The Pope spoke of a handful of ways to recognize spiritual consolation, which is a gift from God:

• It is an experience of interior joy, consisting in seeing God’s presence in everything. 
• To be consoled is to be at peace with God, to feel that everything is settled in peace, everything is in harmony within us.
• Above all, consolation affects hope, and reaches out toward the future, puts us on a journey ...

But as beautiful as consolation is, we can't program it. It comes as pure gift from God, the Pope explained.

"It is a gift of the Holy Spirit," he said. And when it comes, "It allows familiarity with God that seems to cancel distances."

This is what happened to 14-year-old Thérèse of Lisieux when she traveled to Rome at age 14, the Pope said. When she was at the Basilica of Santa Croce in Gerusalemme, she tried to touch one of the nails of the crucifixion venerated there:

Therese understood her daring as a transport of love and confidence. Later, she wrote, “I truly was too audacious. But the Lord sees the depths of our hearts. He knows my intention was pure […] I acted with him as a child who believes everything is permissible and who considers the Father’s treasures their own” (Autobiographical Manuscript, 183).

Consolation is spontaneous. Consolation leads you to do everything spontaneously, as if we were children. Children are spontaneous, and consolation leads you to be spontaneous with a tenderness, with a very deep peace. A 14-year-old girl gives us a splendid description of spiritual consolation.

His house is my house ...

Drawing from this, the Pope said that with consolation we can "feel a sense of tenderness toward God that makes us audacious in our desire to participate in his own life, to do what is pleasing to him because we feel familiar with him, we feel that his house is our house, we feel welcome, loved, restored."

With this consolation, we do not give up in the face of difficulty – in fact, with the same boldness, Therese would ask the Pope for permission to enter Carmel even though she was too young, and her wish was granted.

What does this mean? It means that consolation makes us daring. When we find ourselves in a moment of darkness, of desolation, we think: “I am not capable of doing this, no….” Desolation brings you down. Everything is dark…. “No, I cannot do this … I will not do it.”

Instead, in times of consolation, the same things – “No, I am going ahead. I will do it.” “But are you sure?” “I feel God’s strength and I am going ahead.”

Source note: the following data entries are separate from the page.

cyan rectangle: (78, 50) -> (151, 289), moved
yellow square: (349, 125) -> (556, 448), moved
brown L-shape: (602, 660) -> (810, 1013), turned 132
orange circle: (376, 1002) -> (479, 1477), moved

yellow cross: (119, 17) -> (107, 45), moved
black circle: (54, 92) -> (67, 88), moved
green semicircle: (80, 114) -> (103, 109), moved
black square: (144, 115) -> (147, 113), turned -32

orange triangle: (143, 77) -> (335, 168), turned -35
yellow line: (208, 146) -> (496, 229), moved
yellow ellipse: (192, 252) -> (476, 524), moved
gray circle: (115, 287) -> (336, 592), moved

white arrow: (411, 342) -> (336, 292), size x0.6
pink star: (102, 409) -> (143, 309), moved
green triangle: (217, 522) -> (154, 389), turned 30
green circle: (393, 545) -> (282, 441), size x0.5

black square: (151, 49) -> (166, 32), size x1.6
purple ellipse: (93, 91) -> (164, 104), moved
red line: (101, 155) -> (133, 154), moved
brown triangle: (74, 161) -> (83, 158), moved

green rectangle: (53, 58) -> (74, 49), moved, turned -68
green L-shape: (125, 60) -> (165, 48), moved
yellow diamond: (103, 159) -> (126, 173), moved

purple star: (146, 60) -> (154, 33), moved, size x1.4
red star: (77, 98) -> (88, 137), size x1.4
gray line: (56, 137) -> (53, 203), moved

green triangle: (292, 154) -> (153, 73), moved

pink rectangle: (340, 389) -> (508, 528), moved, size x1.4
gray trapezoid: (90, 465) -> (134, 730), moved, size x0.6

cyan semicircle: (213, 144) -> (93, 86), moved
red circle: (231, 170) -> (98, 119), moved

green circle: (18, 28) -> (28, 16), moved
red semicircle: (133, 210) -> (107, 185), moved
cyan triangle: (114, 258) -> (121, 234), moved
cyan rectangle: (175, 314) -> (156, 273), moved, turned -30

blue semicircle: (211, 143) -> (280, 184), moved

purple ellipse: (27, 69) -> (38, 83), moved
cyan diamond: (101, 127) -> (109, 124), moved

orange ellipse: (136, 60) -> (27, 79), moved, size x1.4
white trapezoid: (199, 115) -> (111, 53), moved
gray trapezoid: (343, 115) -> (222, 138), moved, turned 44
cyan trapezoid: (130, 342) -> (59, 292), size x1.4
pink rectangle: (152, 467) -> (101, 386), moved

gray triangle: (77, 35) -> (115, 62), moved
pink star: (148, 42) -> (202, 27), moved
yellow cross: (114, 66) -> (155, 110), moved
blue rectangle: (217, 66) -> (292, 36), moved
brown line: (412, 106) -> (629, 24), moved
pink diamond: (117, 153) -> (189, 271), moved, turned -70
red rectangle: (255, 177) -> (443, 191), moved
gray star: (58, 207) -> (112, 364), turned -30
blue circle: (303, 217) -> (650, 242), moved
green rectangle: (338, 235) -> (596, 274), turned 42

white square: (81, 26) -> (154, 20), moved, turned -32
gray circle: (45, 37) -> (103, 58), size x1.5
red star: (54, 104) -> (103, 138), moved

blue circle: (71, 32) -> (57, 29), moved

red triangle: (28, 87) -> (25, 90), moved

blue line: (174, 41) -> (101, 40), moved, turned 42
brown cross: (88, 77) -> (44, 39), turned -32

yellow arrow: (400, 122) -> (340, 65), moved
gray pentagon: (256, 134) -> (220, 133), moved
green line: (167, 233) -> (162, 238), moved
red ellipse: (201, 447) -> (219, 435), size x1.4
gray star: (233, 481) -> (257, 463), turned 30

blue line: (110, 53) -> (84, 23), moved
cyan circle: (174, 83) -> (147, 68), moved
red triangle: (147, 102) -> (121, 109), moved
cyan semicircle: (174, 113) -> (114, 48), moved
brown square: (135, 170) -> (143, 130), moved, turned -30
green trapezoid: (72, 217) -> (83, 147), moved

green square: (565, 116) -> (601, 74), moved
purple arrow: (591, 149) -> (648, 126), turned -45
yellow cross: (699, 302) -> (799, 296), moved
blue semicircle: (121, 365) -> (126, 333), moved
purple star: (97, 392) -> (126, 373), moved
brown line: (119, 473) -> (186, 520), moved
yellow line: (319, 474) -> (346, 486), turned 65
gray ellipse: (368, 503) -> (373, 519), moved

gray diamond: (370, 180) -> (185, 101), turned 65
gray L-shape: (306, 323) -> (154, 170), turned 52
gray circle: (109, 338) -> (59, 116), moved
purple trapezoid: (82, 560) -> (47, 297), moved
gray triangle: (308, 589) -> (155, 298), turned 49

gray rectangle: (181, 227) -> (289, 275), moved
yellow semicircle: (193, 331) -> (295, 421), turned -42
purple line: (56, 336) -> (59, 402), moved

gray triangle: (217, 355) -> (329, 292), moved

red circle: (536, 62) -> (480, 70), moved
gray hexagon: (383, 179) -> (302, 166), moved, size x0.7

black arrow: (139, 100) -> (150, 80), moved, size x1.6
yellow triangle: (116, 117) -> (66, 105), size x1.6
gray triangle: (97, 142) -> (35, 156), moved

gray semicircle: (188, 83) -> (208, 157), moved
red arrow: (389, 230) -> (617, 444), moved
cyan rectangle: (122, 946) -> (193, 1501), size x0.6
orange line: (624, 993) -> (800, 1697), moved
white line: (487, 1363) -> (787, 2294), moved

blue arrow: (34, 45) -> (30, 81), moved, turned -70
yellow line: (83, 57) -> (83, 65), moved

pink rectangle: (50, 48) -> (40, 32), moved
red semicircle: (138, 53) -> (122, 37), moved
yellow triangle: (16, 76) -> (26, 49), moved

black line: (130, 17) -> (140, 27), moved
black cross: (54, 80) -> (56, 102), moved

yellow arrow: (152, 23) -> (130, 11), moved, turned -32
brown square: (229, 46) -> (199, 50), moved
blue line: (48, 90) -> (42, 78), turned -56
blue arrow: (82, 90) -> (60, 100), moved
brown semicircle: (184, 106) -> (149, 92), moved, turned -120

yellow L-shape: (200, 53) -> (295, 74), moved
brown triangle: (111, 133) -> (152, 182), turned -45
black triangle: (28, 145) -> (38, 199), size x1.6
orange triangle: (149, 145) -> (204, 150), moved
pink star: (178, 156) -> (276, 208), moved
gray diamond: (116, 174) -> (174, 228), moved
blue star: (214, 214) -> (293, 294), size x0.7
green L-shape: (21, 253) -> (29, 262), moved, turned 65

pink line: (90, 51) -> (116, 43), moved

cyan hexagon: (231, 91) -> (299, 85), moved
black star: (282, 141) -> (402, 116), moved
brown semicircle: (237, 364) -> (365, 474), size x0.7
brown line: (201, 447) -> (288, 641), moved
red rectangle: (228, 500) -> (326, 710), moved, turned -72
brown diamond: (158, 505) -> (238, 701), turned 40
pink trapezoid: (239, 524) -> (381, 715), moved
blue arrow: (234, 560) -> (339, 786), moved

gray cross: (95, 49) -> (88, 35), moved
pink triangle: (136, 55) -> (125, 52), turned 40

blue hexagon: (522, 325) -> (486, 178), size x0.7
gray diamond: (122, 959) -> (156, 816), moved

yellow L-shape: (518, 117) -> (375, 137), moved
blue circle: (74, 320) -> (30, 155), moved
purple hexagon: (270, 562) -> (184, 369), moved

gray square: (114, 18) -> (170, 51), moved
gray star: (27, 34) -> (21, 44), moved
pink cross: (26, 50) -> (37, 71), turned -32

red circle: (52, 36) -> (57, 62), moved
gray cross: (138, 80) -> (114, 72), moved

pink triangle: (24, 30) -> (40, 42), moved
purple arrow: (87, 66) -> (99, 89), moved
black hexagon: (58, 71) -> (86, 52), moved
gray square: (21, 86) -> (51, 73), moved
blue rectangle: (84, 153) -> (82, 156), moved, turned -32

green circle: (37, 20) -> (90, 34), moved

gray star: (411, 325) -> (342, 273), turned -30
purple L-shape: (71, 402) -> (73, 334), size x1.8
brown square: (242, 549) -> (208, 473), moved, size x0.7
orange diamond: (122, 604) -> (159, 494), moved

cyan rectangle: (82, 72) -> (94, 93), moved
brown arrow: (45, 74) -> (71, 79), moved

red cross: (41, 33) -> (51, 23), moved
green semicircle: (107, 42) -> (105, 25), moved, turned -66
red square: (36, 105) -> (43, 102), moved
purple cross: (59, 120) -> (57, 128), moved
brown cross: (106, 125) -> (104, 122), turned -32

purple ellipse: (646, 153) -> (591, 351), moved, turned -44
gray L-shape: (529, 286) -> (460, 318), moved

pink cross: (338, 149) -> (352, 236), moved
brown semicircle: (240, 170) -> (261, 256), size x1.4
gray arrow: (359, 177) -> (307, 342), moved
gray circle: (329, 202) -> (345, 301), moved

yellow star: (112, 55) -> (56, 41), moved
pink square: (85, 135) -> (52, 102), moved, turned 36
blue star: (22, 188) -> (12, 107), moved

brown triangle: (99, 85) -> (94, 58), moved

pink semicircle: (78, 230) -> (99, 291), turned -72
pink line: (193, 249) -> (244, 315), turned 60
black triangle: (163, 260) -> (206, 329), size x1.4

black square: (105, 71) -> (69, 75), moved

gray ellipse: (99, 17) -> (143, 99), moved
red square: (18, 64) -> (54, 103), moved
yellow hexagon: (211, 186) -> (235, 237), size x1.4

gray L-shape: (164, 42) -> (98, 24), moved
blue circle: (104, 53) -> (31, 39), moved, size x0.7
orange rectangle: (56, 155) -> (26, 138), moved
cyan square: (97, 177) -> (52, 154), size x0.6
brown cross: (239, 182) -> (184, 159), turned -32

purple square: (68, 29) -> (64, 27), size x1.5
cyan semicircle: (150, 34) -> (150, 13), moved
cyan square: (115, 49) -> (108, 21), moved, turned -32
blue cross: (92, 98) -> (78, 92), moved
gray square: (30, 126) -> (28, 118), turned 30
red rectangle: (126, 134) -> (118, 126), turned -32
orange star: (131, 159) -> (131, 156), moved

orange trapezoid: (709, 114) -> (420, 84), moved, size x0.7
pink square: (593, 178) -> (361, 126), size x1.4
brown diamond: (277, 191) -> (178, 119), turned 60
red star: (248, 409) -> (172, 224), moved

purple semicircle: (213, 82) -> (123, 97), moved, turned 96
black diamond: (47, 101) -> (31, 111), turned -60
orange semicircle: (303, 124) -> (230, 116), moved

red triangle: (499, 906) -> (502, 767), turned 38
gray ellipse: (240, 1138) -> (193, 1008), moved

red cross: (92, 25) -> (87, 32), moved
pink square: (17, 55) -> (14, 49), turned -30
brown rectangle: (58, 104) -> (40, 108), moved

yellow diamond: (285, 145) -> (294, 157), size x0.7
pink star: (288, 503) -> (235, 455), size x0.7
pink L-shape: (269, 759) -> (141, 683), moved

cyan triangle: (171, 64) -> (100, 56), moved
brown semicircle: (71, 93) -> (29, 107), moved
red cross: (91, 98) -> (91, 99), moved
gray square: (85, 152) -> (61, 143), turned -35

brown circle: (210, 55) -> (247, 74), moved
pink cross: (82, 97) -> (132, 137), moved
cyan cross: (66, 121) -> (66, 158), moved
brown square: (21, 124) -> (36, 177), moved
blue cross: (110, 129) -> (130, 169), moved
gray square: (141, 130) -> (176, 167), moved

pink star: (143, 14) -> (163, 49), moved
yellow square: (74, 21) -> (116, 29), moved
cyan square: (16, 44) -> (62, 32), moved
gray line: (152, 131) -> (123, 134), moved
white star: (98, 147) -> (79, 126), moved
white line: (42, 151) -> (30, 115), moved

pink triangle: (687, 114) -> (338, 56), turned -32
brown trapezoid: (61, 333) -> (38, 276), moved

And so, consolation pushes you to go ahead and to do those things that you would not be capable of doing; it pushes you to take the first step. This is what is beautiful about consolation.

But still discern ...

Nevertheless, the Pope warned that we have to be careful: "We must distinguish well between the consolation that comes from God and false consolations."

Something similar happens in the spiritual life that happens in human productions: There are originals and there are imitations. If an authentic consolation is like a drop on a sponge, is soft and intimate, its imitations are noisier and flashier, they are pure enthusiasm, like straw fires, lacking substance, leading us to close in on ourselves and not to take care of others. In the end, false consolation leaves us empty, far from the center of our existence. For this reason, when we feel happy, at peace, we are capable of doing anything. But let’s not confuse that peace with passing enthusiasm because there’s enthusiasm today, but then it is taken away and is no more.